Panggilan untuk lebih banyak transparansi

Deportation Observer Mert Sayim tidak bisa mendapatkan gambaran lengkap tentang bagaimana orang yang dideportasi sedang tenang selama deportasi mereka. Itu karena dia hanya bisa melihat sejauh gang pesawat terbang – yang menurutnya tidak cukup: “Pemantauan langkah -langkah deportasi perlu diperluas dan diperkuat secara struktural,” katanya, menyerukan juga untuk transparansi yang lebih.

Sayim percaya bahwa ini harus diabadikan dalam hukum di tingkat federal dan negara bagian. Menurut pendapatnya, peraturan juga harus diberlakukan untuk memungkinkan seluruh proses deportasi untuk diamati: “Yang kami maksudkan secara khusus adalah ketika orang -orang dijemput dari tempat tinggal mereka dan selama penerbangan.” Sayim mengatakan bahwa ini telah wajib di bawah arahan Uni Aeuropean (UE) sejak 2008.
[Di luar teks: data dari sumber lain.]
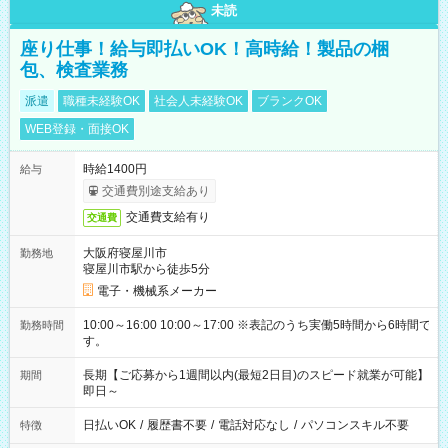
未読
座り仕事！給与即払いOK！高時給！製品の梱
包、検査業務
派遣
職種未経験OK
社会人未経験OK
ブランクOK
WEB登録・面接OK
時給1400円
給与
交通費別途支給あり
交通費支給有り
交通費
大阪府寝屋川市
勤務地
寝屋川市駅から徒歩5分
電子・機械系メーカー
10:00～16:00 10:00～17:00 ※表記のうち実働5時間から6時間で
勤務時間
す。
長期【ご応募から1週間以内(最短2日目)のスピード就業が可能】
期間
即日～
日払いOK
/
履歴書不要
/
電話対応なし
/
パソコンスキル不要
特徴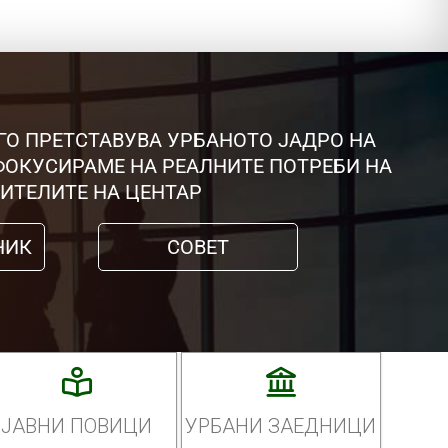
ГО ПРЕТСТАВУВА УРБАНОТО ЈАДРО НА
 ФОКУСИРАМЕ НА РЕАЛНИТЕ ПОТРЕБИ НА
ИТЕЛИТЕ НА ЦЕНТАР
НИК
СОВЕТ
ЈАВНИ ПОВИЦИ
УРБАНИ ЗАЕДНИЦИ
Namun, Jerman mengabaikan arahan ini dan, bersama dengan negara -negara lain, mendorong pengetatan aturan lebih lanjut. Pada bulan Juli, Menteri Dalam Negeri Alexander Dobrindt dari Center-Right Christian Social Union (CSU) mengundang rekan-rekannya dari Austria, Denmark, Prancis, Republik Ceko dan Polandia untuk mengoordinasikan posisi mereka. “Repatriasi yang efektif adalah prasyarat penting untuk kepercayaan pada kebijakan migrasi Eropa yang seimbang,” membaca pernyataan bersama mereka.

Pastor Rafael Nikodemus dari Diakonie Rheinland Westfalen Lippe, yang juga memantau deportasi, memiliki pemahaman yang berbeda tentang kepercayaan: “Transparansi di daerah yang tertutup ini menguntungkan semua lembaga yang terlibat dalam proses deportasi. Penting bahwa organisasi pemerintah dan non-pemerintah berbagi pandangan bersama tentang apa yang dapat diterima dari perspektif humanitarian.”

Suaka gereja alih -alih deportasi

Pastor Nikodemus juga merasakan efek meningkatkan tekanan politik dan perdebatan terpolarisasi sosial tentang migrasi di tempat -tempat di mana orang -orang yang diancam dengan deportasi sering menemukan perlindungan terakhir mereka: di gereja -gereja. Pada tahun 2024, ada 329 kasus baru di Rhine-Westphalia Utara, di mana orang-orang dalam bahaya dideportasi ditawari suaka di sebuah gereja, kata Nikodemus. “Itu kurang dari tahun -tahun sebelumnya.”

Masalah deportasi yang rumit

Untuk melihat video ini, aktifkan JavaScript, dan pertimbangkan untuk memutakhirkan ke browser web itu Mendukung video HTML5

Artikel ini awalnya ditulis dalam bahasa Jerman.

Saat Anda di sini: Setiap hari Selasa, editor DW mengumpulkan apa yang terjadi dalam politik dan masyarakat Jerman. Anda dapat mendaftar di sini untuk buletin email mingguan, Berlin Briefing.